2029



Ya no hay madres ni abuelas que los busquen.

No queda quien pelee por ellos y su nombre.
Lo único que se escucha es un llanto de dolor lejano en la historia. Un dolor que solo sienten los que ya se fueron, porque los que siguen solo podrán verlo en páginas parciales de algún libro.

En otra época todavía podía respirarse algún volátil aire de espera.
Ahora, ya hace tiempo que no hay.

Otra vez, y no como en los cuentos, en esta historia que es real, ha triunfado la desidia de los malos.
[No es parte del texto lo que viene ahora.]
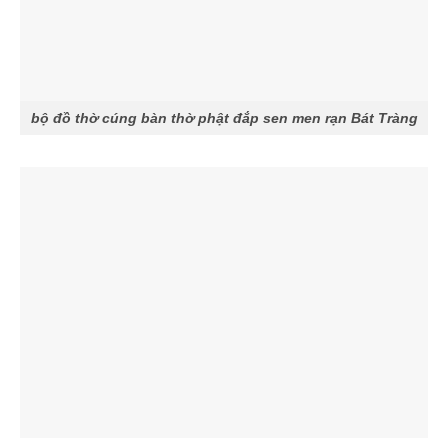
bộ đồ thờ cúng bàn thờ phật đắp sen men rạn Bát Tràng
Historia distinta de la enseñada, escrita con el padecimiento y el pulso de los que perdieron. Su vida, sus hijos, sus padres y los hijos de sus hijos, los que perdieron su sangre, su calma y su lucha, su descendencia y su paz. Esa historia con vencedores injustos, que nunca ofrecerá revancha y que acaba de llevarse al último eslabón de testigos y luchadores.
Abuelas no quedan, todas se han ido y nos consolamos con su ausencia.

Y ese dolor que persiste se hace adulto, porque hoy, abandonada en la cama vieja que alguna vez usó su hijo, la última madre acaba de marcharse para siempre, llevándose con ella el postrero bosquejo de confianza que los que quedan podrían tener en la justicia.

Y nos deja el duelo, por ellas, abuelas y madres que nunca hallaron en vida, el encuentro que seguramente les dará la muerte.